***** Material for this task *****

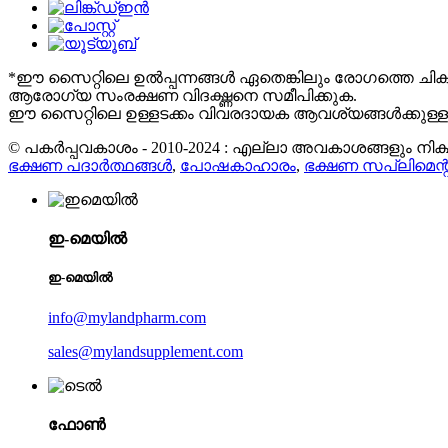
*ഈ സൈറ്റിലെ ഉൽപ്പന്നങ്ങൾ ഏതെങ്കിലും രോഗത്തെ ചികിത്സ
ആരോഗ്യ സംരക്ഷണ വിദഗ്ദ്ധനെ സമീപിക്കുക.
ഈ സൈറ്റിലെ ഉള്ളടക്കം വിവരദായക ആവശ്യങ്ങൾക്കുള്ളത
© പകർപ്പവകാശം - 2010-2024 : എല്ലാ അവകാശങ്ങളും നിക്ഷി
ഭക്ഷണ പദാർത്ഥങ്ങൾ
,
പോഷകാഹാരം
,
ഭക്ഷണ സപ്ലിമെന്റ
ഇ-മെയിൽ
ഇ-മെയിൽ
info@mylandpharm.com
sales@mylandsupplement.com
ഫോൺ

*****
***** Material for this task *****

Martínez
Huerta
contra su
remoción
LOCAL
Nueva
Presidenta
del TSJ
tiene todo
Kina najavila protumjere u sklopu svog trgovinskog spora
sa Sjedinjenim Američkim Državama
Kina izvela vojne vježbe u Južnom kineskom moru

*****

Your objective: Search the material above for the word "Kina", and return each line that holds it.

Your response:
Kina najavila protumjere u sklopu svog trgovinskog spora
Kina izvela vojne vježbe u Južnom kineskom moru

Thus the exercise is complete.